I urge you to do whatever possible to prevent the construction of Granite Construction Corporation's proposed Liberty Quarry. Some say that the location of this quarry is too far from Riverside County offices, too removed from public scrutiny to be a problem for anyone except the relatively few residents of the area. The fact is that Granite Construction Corporation's intended project, jeopardizes the last free-flowing river in Southern California, the last wildlife corridor, and the ecosystem surrounding the Santa Margarita Reserve.
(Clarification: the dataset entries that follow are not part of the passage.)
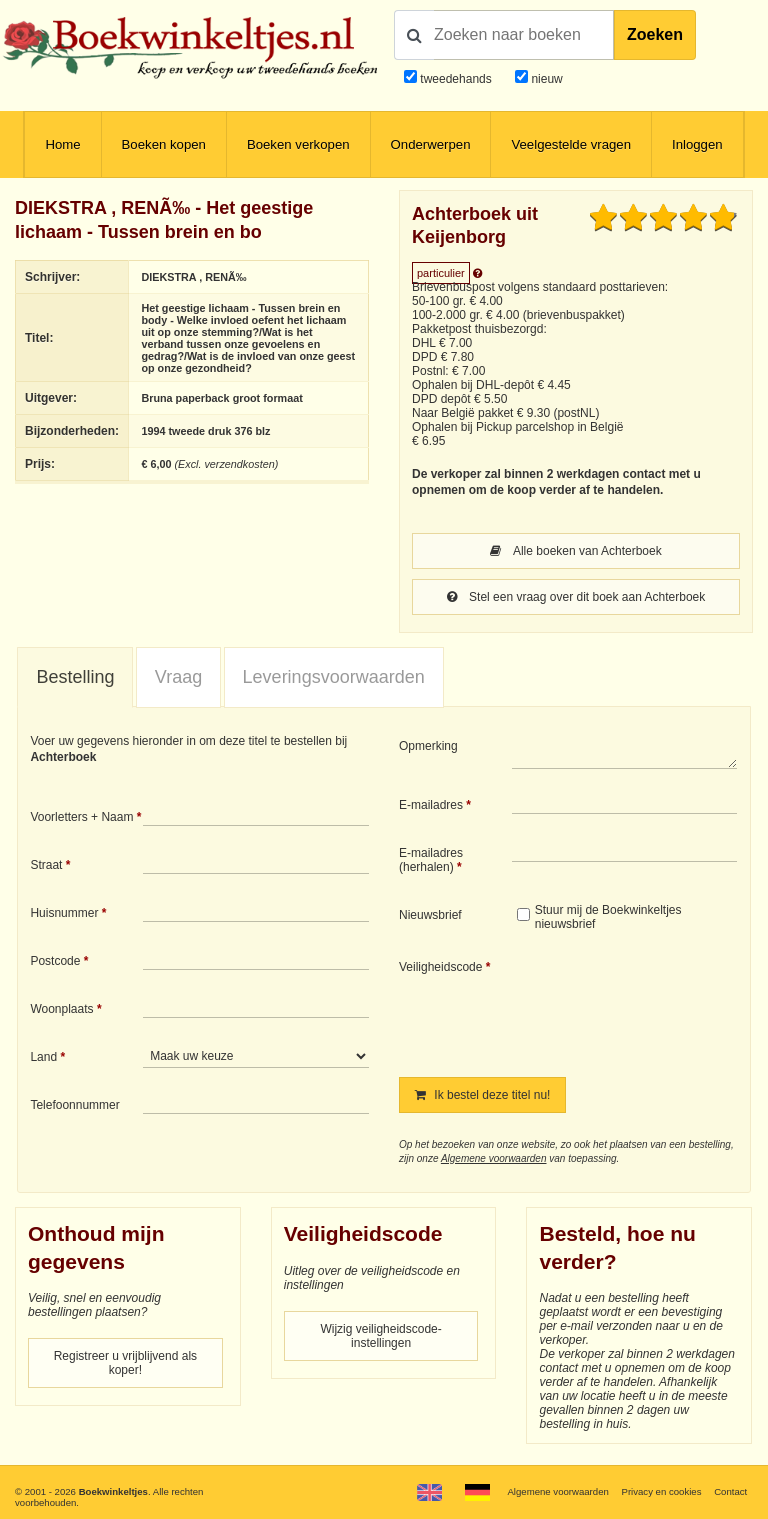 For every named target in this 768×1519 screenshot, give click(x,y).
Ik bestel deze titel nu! (482, 1095)
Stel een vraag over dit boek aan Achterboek (576, 597)
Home (62, 144)
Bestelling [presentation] (75, 677)
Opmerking (428, 746)
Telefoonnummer (74, 1105)
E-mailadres (431, 805)
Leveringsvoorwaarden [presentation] (334, 677)
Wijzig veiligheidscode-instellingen (380, 1336)
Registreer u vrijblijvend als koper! (125, 1363)
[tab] (75, 678)
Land (43, 1057)
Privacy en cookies (661, 1491)
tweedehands (455, 79)
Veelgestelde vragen (571, 144)
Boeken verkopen (298, 144)
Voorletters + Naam (81, 817)
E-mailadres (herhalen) (431, 860)
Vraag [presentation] (178, 677)
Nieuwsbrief (430, 915)
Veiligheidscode (440, 967)
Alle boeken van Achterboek (575, 551)
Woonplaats (61, 1009)
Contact (730, 1491)
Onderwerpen (431, 144)
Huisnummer (64, 913)
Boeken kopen (164, 144)
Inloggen (697, 144)
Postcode (55, 961)
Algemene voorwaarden (494, 1158)
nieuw (545, 79)
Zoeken (655, 34)
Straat (46, 865)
It is also true that there will be tons of air and water pollutants released during the course of the 75 year mining operation forever fouling the river and atmosphere of the area, and that sites sacred to Native Americans would be removed from existence.

It is also true that regular blasting would be occurring on a well-documented fault line less than 45 miles from the 42 year-old San Onofre nuclear power station. Granite Construction Corporation's investment in our area is strictly profit-driven; much the way any multi-national corporation would approach a third-world people and their resources. The destruction of this last bastion for nature in Southern California will affect us all.

I have read enough to believe that the proposed quarry will result in significant negative impacts to air quality, noise, traffic and the health of all within the region. The project also has the likelihood of damaging the economic health of Riverside County because of impacts to tourism, agriculture, and real estate values. The project will also irreparably harm the multimillion dollar investment by San Diego State University in the the Santa Margarita Ecological Reserve, a world research resource. It will also endanger a vital wildlife corridor and a wild river, as well as potentially invalidating the Mutli-Species Habitat Conservation Plan (MSHCP). The project will also contribute to existing water shortages.

Beyond the immediate financial gain of a select few individuals, generations of Californians would lose a heritage that many can only dream about.

Please consider what will be lost if this project is allowed to go forward in this sensitive, vital, and now singularly unique area. Prevent Granite Construction from destroying that which can never be repaired or replaced: Save Southern California's Last River.